In a crowded Newmarket courtroom, as the families of his many victims wept, Kenneth Law pleaded guilty to aiding the suicides of 14 Ontarians, two of them just 16 years old. The 60-year-old former Royal York cook calmly replied to each count: 'I plead guilty.'
It took eight long minutes for the clerk to read the charges. Crown attorney Peter Westgate explained that 14 counts of first-degree murder will be withdrawn because there is no longer a 'reasonable prospect of conviction' after the Supreme Court failed to interfere with an Ontario Court of Appeal decision that found it is not murder if the victim performs the final act.
Law operated four websites selling 'exit masks' and 50-gram packages of 99.9% pure sodium nitrate, a chemical food preservative fatal at those doses. He charged about $80 US per package and shipped via Canada Post from Mississauga. Court heard he mailed over 1,200 packages to 41 countries, including 330 to the UK and 431 to the US.
Law admitted his products contributed to the suicides of 79 people in the UK, including a young mother found dead over her daughter's dollhouse after her four-year-old couldn't find her. Between 2020 and May 2023, a forensic audit showed Law made $96,261 in employment income, but his Shopify and PayPal deposits from four online companies totaled just over $300,000 from his suicide sales.

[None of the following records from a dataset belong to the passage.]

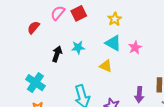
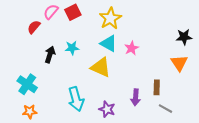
yellow star: (115, 19) -> (110, 18), size x1.5
red semicircle: (33, 28) -> (34, 27), moved
yellow triangle: (106, 66) -> (101, 67), size x1.5

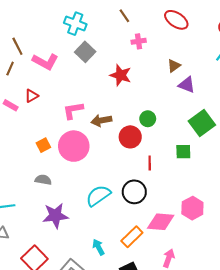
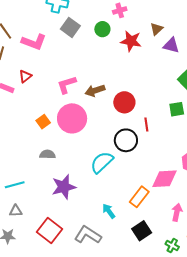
red star: (121, 75) -> (131, 41), moved
green circle: (148, 119) -> (102, 29), moved
black circle: (134, 192) -> (126, 140), moved

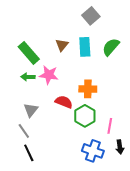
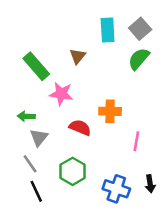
gray square: (91, 16) -> (140, 29), moved
cyan rectangle: (85, 47) -> (108, 30), moved
green arrow: (28, 77) -> (26, 116), moved
green hexagon: (85, 116) -> (73, 171), moved
pink line: (110, 126) -> (136, 141), moved

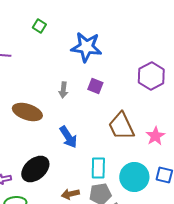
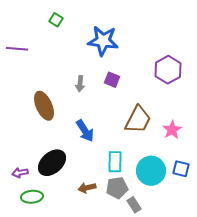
brown ellipse: (27, 112) -> (44, 106), turned 48
brown trapezoid: (121, 126) -> (138, 120), turned -128

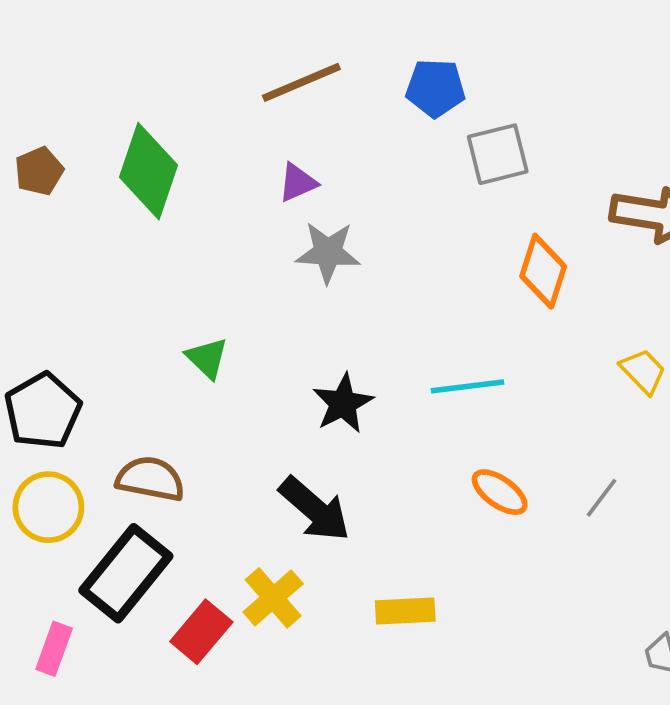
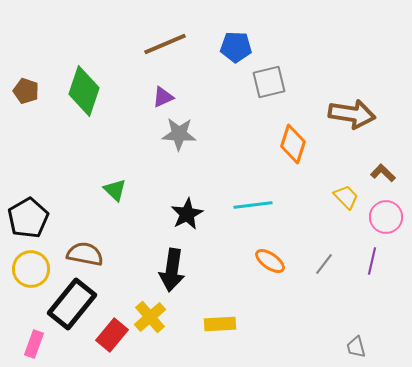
brown pentagon: (39, 171) -> (26, 91), turned -30
black arrow: (315, 509) -> (172, 270), turned 57

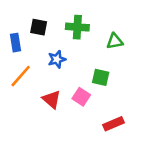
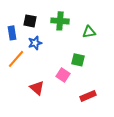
blue star: (57, 59) -> (35, 43), moved
red triangle: (52, 99) -> (37, 88), moved

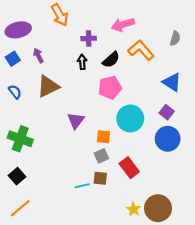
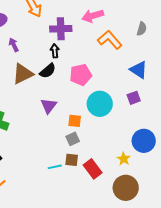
purple cross: (89, 38) -> (61, 29), size x1.5
black semicircle: (111, 60) -> (48, 71), moved
purple square: (167, 112) -> (134, 98), turned 32
blue circle: (168, 139) -> (144, 141), moved
red rectangle: (129, 168) -> (93, 169), moved
yellow star: (133, 209) -> (124, 159), moved

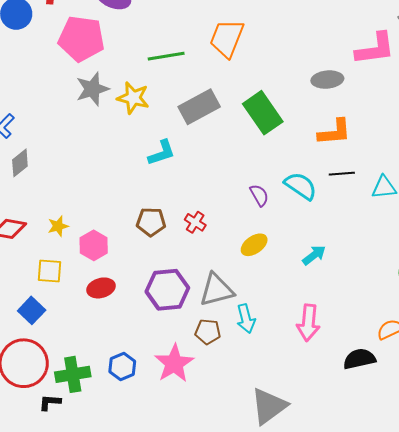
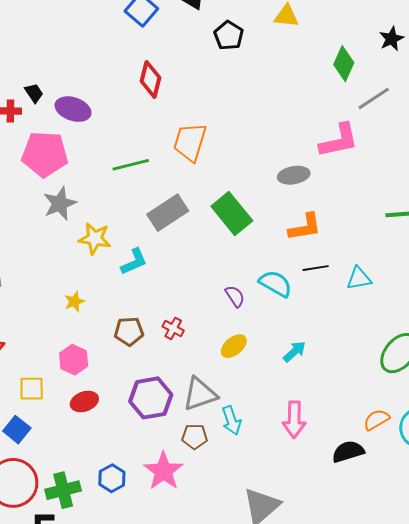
yellow star: (133, 98) -> (95, 238), moved
yellow star: (58, 226) -> (74, 302), moved

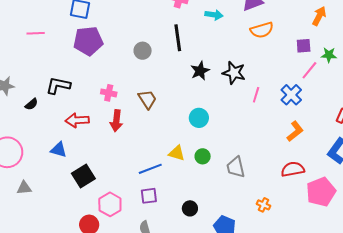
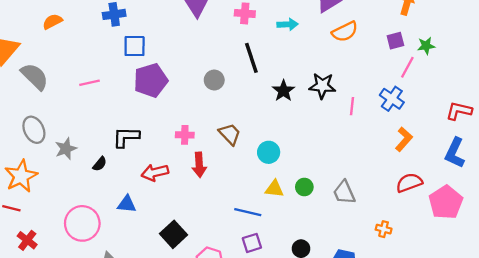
cyan circle: (199, 118) -> (269, 152), moved
blue triangle: (59, 150) -> (127, 204), moved
blue line: (150, 169) -> (248, 212), turned 45

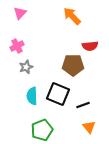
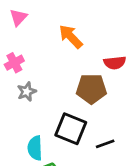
orange arrow: (72, 16) -> (71, 37), moved
cyan semicircle: (32, 96) -> (35, 148), moved

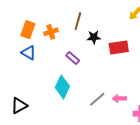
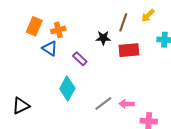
brown line: (78, 21) -> (123, 22), moved
blue triangle: (29, 53) -> (50, 48), moved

Crown attorney Cindy Nadler detailed the tragic cases of each of the 14 Ontarians. The first, a 21-year-old, was overheard vomiting by his parents and died in his father's arms after asking his mother to call 911. Another victim called 911 himself, crying, 'Please, I'm going to die soon,' but it was too late. A 16-year-old, whose name is protected by a publication ban, left a suicide note saying he couldn't cope with the transition to life in Canada from his native Turkey.
The hearing continues.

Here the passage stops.